**RECORDS TO USE:**
────────────────────────────────────────
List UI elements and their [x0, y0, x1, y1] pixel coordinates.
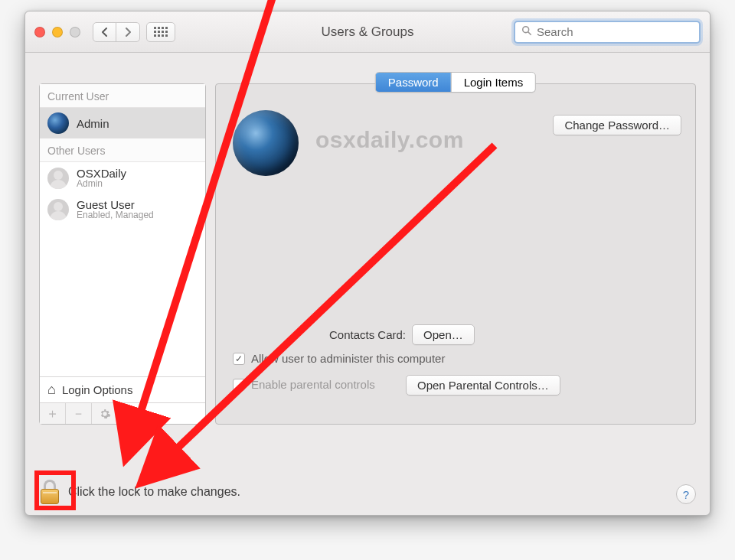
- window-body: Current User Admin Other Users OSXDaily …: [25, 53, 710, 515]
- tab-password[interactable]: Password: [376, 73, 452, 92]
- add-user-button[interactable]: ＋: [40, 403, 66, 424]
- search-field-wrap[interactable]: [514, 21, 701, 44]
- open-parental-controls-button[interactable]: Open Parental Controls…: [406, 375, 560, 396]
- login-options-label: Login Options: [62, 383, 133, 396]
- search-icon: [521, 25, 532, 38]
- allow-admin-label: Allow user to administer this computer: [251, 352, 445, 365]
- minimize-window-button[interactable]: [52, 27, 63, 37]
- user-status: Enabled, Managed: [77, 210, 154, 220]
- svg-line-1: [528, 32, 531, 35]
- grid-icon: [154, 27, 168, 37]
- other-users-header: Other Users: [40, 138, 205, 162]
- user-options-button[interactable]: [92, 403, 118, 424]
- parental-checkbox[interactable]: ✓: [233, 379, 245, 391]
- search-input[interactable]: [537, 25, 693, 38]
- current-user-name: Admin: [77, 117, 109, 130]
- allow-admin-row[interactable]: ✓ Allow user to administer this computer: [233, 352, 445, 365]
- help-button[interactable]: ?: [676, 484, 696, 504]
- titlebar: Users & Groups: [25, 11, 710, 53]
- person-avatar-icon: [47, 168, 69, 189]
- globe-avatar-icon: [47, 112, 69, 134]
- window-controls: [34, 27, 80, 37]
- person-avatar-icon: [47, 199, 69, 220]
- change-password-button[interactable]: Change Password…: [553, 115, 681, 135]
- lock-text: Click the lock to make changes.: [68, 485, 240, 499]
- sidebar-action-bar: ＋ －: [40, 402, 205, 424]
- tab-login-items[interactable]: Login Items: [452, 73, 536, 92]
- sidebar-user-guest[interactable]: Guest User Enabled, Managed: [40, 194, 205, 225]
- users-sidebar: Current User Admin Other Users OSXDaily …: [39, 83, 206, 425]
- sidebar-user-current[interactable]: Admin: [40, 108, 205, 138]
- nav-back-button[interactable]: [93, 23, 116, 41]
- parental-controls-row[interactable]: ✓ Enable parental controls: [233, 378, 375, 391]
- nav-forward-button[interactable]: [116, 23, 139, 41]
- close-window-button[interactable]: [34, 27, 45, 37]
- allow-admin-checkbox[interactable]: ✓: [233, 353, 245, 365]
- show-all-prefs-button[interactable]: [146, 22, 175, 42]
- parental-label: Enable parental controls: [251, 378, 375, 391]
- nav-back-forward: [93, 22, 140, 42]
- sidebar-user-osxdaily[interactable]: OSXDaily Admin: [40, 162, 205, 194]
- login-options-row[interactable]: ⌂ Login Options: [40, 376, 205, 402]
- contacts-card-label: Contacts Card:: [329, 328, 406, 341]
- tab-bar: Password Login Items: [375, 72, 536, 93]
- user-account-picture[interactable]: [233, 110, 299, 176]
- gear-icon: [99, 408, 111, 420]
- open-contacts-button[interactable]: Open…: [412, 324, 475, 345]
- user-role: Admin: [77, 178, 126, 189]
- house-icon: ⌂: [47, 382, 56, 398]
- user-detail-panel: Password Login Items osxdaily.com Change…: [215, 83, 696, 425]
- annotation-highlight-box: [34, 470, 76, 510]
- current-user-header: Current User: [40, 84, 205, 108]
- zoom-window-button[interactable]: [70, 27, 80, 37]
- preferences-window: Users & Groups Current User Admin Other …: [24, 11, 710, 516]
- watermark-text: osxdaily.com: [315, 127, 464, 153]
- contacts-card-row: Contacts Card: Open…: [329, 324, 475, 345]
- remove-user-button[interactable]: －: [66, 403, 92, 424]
────────────────────────────────────────
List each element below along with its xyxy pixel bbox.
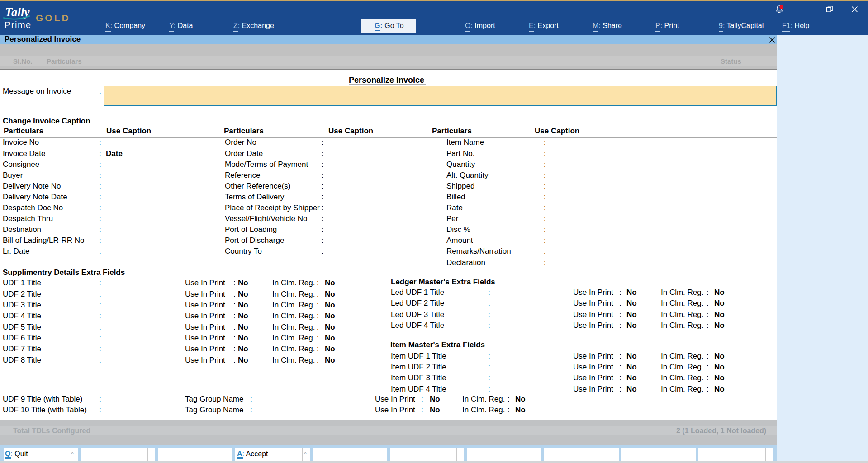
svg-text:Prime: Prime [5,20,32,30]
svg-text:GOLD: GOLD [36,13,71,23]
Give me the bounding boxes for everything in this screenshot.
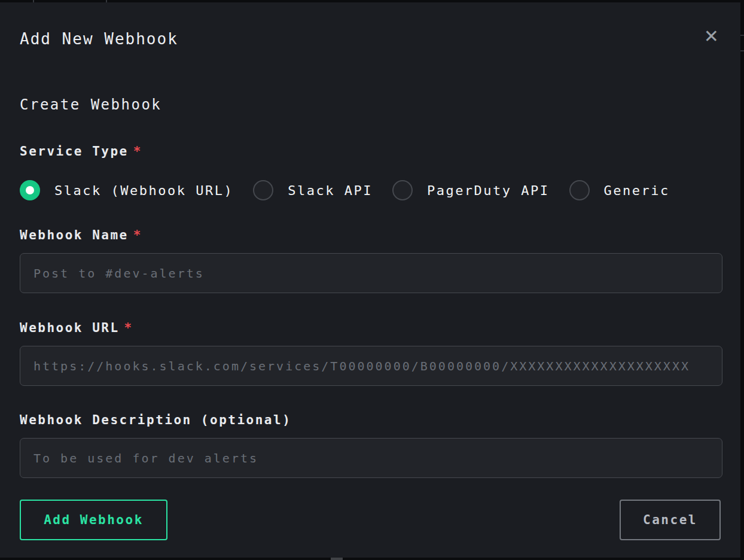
────────────────────────────────────────
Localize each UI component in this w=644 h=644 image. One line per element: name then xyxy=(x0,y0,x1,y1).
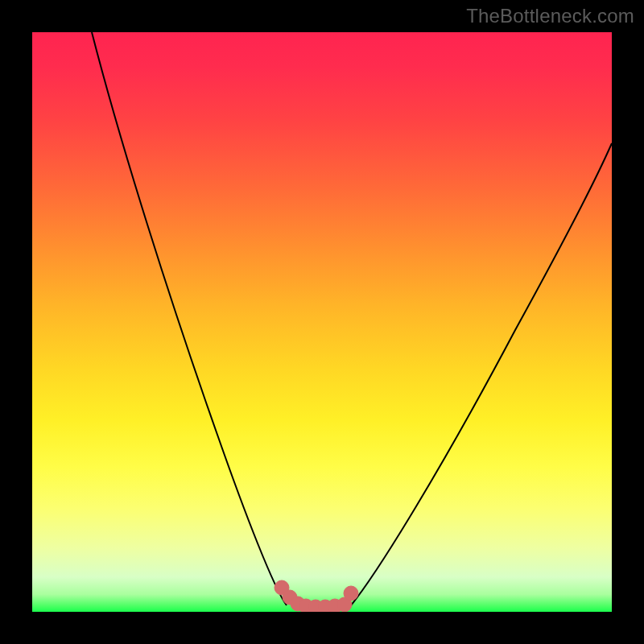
────────────────────────────────────────
Reproduce exactly the lines above that run from the one with "List each element" to the one with "Give me the", both included, leaving pictures out.

List each element below along with its xyxy pixel bbox.
svg-text:Prime: Prime [5,20,32,30]
svg-text:GOLD: GOLD [36,13,71,23]
Give me the bounding boxes for everything in this screenshot.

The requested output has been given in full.